#### [Task details]
A word-for-word printout of the whole listing is needed.

#### [Provided entries]
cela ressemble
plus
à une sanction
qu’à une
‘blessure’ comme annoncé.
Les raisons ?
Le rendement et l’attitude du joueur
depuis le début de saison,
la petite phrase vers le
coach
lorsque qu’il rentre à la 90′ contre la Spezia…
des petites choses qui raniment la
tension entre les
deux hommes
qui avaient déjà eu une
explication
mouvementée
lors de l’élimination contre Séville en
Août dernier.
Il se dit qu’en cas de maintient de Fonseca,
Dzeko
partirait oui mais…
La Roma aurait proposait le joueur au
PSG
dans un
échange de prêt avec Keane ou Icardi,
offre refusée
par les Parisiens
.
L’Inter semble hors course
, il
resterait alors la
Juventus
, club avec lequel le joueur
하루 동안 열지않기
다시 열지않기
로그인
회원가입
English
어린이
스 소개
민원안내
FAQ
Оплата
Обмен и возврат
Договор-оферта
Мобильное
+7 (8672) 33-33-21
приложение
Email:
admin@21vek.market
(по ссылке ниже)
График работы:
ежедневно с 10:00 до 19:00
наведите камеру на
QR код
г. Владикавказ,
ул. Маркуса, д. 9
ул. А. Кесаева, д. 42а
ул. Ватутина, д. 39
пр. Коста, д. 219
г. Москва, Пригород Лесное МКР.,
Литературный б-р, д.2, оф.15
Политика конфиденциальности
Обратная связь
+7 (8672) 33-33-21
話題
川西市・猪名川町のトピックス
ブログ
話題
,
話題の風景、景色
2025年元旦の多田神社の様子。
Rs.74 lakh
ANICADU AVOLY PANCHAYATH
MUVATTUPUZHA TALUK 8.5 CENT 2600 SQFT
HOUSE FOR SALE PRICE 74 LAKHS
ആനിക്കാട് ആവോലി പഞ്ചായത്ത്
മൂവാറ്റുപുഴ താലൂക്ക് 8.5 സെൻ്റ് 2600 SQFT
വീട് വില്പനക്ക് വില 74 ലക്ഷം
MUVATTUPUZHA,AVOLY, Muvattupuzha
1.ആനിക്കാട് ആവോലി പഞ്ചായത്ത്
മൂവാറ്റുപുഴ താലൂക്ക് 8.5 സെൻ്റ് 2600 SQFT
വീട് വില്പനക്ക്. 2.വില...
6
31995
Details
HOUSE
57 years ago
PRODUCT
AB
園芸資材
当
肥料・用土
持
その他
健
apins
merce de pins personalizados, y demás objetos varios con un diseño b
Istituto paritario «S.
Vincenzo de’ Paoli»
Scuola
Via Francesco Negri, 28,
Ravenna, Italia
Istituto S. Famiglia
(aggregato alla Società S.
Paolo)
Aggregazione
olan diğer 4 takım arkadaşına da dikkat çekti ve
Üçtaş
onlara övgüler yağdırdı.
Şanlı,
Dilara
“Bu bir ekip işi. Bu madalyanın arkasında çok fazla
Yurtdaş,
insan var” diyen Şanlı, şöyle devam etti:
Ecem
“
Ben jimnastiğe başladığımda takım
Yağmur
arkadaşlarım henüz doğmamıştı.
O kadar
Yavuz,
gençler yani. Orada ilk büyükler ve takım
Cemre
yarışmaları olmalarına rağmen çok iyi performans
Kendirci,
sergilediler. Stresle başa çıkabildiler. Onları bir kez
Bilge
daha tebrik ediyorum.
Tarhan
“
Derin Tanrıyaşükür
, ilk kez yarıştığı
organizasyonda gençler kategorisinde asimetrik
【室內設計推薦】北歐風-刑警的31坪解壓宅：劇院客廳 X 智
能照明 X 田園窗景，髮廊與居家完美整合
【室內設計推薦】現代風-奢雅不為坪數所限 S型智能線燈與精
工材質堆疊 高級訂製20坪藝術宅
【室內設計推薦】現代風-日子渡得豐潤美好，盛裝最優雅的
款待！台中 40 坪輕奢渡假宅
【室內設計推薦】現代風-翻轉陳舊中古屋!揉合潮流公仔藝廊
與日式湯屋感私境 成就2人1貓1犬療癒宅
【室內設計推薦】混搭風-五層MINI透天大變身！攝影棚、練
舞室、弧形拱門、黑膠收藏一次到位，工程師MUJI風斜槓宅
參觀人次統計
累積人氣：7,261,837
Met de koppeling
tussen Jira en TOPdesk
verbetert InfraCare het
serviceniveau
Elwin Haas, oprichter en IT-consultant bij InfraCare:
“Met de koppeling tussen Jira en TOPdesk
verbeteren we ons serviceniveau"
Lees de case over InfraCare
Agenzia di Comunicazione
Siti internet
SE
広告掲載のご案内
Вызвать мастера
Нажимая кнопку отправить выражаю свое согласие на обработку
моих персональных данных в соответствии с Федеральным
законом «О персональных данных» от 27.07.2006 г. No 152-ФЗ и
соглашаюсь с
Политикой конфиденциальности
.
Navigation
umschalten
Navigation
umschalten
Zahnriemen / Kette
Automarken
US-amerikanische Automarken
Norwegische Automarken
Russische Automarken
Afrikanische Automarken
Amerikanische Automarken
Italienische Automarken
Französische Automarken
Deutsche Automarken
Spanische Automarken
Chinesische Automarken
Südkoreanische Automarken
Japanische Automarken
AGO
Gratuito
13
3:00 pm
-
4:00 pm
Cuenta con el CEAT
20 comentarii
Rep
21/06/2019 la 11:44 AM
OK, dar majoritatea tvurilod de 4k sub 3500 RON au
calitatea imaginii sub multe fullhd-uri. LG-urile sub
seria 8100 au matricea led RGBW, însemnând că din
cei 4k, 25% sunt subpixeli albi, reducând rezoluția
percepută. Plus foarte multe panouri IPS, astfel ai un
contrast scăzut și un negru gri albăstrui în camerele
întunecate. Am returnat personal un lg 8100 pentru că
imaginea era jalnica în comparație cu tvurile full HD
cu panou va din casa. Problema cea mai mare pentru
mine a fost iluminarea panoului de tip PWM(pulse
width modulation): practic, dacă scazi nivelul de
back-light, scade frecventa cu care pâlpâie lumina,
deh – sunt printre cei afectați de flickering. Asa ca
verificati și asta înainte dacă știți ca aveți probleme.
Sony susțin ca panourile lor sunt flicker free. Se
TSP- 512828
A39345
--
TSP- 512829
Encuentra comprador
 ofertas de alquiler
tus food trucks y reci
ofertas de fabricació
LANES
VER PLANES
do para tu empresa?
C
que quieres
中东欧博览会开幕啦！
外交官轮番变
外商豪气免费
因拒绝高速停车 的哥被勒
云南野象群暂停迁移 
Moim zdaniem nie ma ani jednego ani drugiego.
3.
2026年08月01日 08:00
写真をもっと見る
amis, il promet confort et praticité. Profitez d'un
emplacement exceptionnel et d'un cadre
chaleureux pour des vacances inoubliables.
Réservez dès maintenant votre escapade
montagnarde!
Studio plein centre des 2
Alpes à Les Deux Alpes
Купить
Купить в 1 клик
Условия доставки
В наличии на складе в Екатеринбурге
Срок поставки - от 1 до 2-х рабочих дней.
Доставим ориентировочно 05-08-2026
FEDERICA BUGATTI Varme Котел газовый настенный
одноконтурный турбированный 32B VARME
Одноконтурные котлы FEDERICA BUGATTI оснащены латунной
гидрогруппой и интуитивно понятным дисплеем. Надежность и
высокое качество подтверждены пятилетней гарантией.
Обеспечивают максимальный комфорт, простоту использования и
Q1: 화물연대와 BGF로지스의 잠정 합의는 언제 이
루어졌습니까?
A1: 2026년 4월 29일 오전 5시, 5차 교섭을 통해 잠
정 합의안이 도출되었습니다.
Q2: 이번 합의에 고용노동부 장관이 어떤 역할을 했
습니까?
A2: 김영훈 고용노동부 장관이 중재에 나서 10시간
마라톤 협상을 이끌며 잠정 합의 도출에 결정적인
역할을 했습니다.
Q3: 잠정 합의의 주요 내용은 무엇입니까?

#### [Solution to this problem]
cela ressemble
plus
à une sanction
qu’à une
‘blessure’ comme annoncé.
Les raisons ?
Le rendement et l’attitude du joueur
depuis le début de saison,
la petite phrase vers le
coach
lorsque qu’il rentre à la 90′ contre la Spezia…
des petites choses qui raniment la
tension entre les
deux hommes
qui avaient déjà eu une
explication
mouvementée
lors de l’élimination contre Séville en
Août dernier.
Il se dit qu’en cas de maintient de Fonseca,
Dzeko
partirait oui mais…
La Roma aurait proposait le joueur au
PSG
dans un
échange de prêt avec Keane ou Icardi,
offre refusée
par les Parisiens
.
L’Inter semble hors course
, il
resterait alors la
Juventus
, club avec lequel le joueur
하루 동안 열지않기
다시 열지않기
로그인
회원가입
English
어린이
스 소개
민원안내
FAQ
Оплата
Обмен и возврат
Договор-оферта
Мобильное
+7 (8672) 33-33-21
приложение
Email:
admin@21vek.market
(по ссылке ниже)
График работы:
ежедневно с 10:00 до 19:00
наведите камеру на
QR код
г. Владикавказ,
ул. Маркуса, д. 9
ул. А. Кесаева, д. 42а
ул. Ватутина, д. 39
пр. Коста, д. 219
г. Москва, Пригород Лесное МКР.,
Литературный б-р, д.2, оф.15
Политика конфиденциальности
Обратная связь
+7 (8672) 33-33-21
話題
川西市・猪名川町のトピックス
ブログ
話題
,
話題の風景、景色
2025年元旦の多田神社の様子。
Rs.74 lakh
ANICADU AVOLY PANCHAYATH
MUVATTUPUZHA TALUK 8.5 CENT 2600 SQFT
HOUSE FOR SALE PRICE 74 LAKHS
ആനിക്കാട് ആവോലി പഞ്ചായത്ത്
മൂവാറ്റുപുഴ താലൂക്ക് 8.5 സെൻ്റ് 2600 SQFT
വീട് വില്പനക്ക് വില 74 ലക്ഷം
MUVATTUPUZHA,AVOLY, Muvattupuzha
1.ആനിക്കാട് ആവോലി പഞ്ചായത്ത്
മൂവാറ്റുപുഴ താലൂക്ക് 8.5 സെൻ്റ് 2600 SQFT
വീട് വില്പനക്ക്. 2.വില...
6
31995
Details
HOUSE
57 years ago
PRODUCT
AB
園芸資材
当
肥料・用土
持
その他
健
apins
merce de pins personalizados, y demás objetos varios con un diseño b
Istituto paritario «S.
Vincenzo de’ Paoli»
Scuola
Via Francesco Negri, 28,
Ravenna, Italia
Istituto S. Famiglia
(aggregato alla Società S.
Paolo)
Aggregazione
olan diğer 4 takım arkadaşına da dikkat çekti ve
Üçtaş
onlara övgüler yağdırdı.
Şanlı,
Dilara
“Bu bir ekip işi. Bu madalyanın arkasında çok fazla
Yurtdaş,
insan var” diyen Şanlı, şöyle devam etti:
Ecem
“
Ben jimnastiğe başladığımda takım
Yağmur
arkadaşlarım henüz doğmamıştı.
O kadar
Yavuz,
gençler yani. Orada ilk büyükler ve takım
Cemre
yarışmaları olmalarına rağmen çok iyi performans
Kendirci,
sergilediler. Stresle başa çıkabildiler. Onları bir kez
Bilge
daha tebrik ediyorum.
Tarhan
“
Derin Tanrıyaşükür
, ilk kez yarıştığı
organizasyonda gençler kategorisinde asimetrik
【室內設計推薦】北歐風-刑警的31坪解壓宅：劇院客廳 X 智
能照明 X 田園窗景，髮廊與居家完美整合
【室內設計推薦】現代風-奢雅不為坪數所限 S型智能線燈與精
工材質堆疊 高級訂製20坪藝術宅
【室內設計推薦】現代風-日子渡得豐潤美好，盛裝最優雅的
款待！台中 40 坪輕奢渡假宅
【室內設計推薦】現代風-翻轉陳舊中古屋!揉合潮流公仔藝廊
與日式湯屋感私境 成就2人1貓1犬療癒宅
【室內設計推薦】混搭風-五層MINI透天大變身！攝影棚、練
舞室、弧形拱門、黑膠收藏一次到位，工程師MUJI風斜槓宅
參觀人次統計
累積人氣：7,261,837
Met de koppeling
tussen Jira en TOPdesk
verbetert InfraCare het
serviceniveau
Elwin Haas, oprichter en IT-consultant bij InfraCare:
“Met de koppeling tussen Jira en TOPdesk
verbeteren we ons serviceniveau"
Lees de case over InfraCare
Agenzia di Comunicazione
Siti internet
SE
広告掲載のご案内
Вызвать мастера
Нажимая кнопку отправить выражаю свое согласие на обработку
моих персональных данных в соответствии с Федеральным
законом «О персональных данных» от 27.07.2006 г. No 152-ФЗ и
соглашаюсь с
Политикой конфиденциальности
.
Navigation
umschalten
Navigation
umschalten
Zahnriemen / Kette
Automarken
US-amerikanische Automarken
Norwegische Automarken
Russische Automarken
Afrikanische Automarken
Amerikanische Automarken
Italienische Automarken
Französische Automarken
Deutsche Automarken
Spanische Automarken
Chinesische Automarken
Südkoreanische Automarken
Japanische Automarken
AGO
Gratuito
13
3:00 pm
-
4:00 pm
Cuenta con el CEAT
20 comentarii
Rep
21/06/2019 la 11:44 AM
OK, dar majoritatea tvurilod de 4k sub 3500 RON au
calitatea imaginii sub multe fullhd-uri. LG-urile sub
seria 8100 au matricea led RGBW, însemnând că din
cei 4k, 25% sunt subpixeli albi, reducând rezoluția
percepută. Plus foarte multe panouri IPS, astfel ai un
contrast scăzut și un negru gri albăstrui în camerele
întunecate. Am returnat personal un lg 8100 pentru că
imaginea era jalnica în comparație cu tvurile full HD
cu panou va din casa. Problema cea mai mare pentru
mine a fost iluminarea panoului de tip PWM(pulse
width modulation): practic, dacă scazi nivelul de
back-light, scade frecventa cu care pâlpâie lumina,
deh – sunt printre cei afectați de flickering. Asa ca
verificati și asta înainte dacă știți ca aveți probleme.
Sony susțin ca panourile lor sunt flicker free. Se
TSP- 512828
A39345
--
TSP- 512829
Encuentra comprador
 ofertas de alquiler
tus food trucks y reci
ofertas de fabricació
LANES
VER PLANES
do para tu empresa?
C
que quieres
中东欧博览会开幕啦！
外交官轮番变
外商豪气免费
因拒绝高速停车 的哥被勒
云南野象群暂停迁移 
Moim zdaniem nie ma ani jednego ani drugiego.
3.
2026年08月01日 08:00
写真をもっと見る
amis, il promet confort et praticité. Profitez d'un
emplacement exceptionnel et d'un cadre
chaleureux pour des vacances inoubliables.
Réservez dès maintenant votre escapade
montagnarde!
Studio plein centre des 2
Alpes à Les Deux Alpes
Купить
Купить в 1 клик
Условия доставки
В наличии на складе в Екатеринбурге
Срок поставки - от 1 до 2-х рабочих дней.
Доставим ориентировочно 05-08-2026
FEDERICA BUGATTI Varme Котел газовый настенный
одноконтурный турбированный 32B VARME
Одноконтурные котлы FEDERICA BUGATTI оснащены латунной
гидрогруппой и интуитивно понятным дисплеем. Надежность и
высокое качество подтверждены пятилетней гарантией.
Обеспечивают максимальный комфорт, простоту использования и
Q1: 화물연대와 BGF로지스의 잠정 합의는 언제 이
루어졌습니까?
A1: 2026년 4월 29일 오전 5시, 5차 교섭을 통해 잠
정 합의안이 도출되었습니다.
Q2: 이번 합의에 고용노동부 장관이 어떤 역할을 했
습니까?
A2: 김영훈 고용노동부 장관이 중재에 나서 10시간
마라톤 협상을 이끌며 잠정 합의 도출에 결정적인
역할을 했습니다.
Q3: 잠정 합의의 주요 내용은 무엇입니까?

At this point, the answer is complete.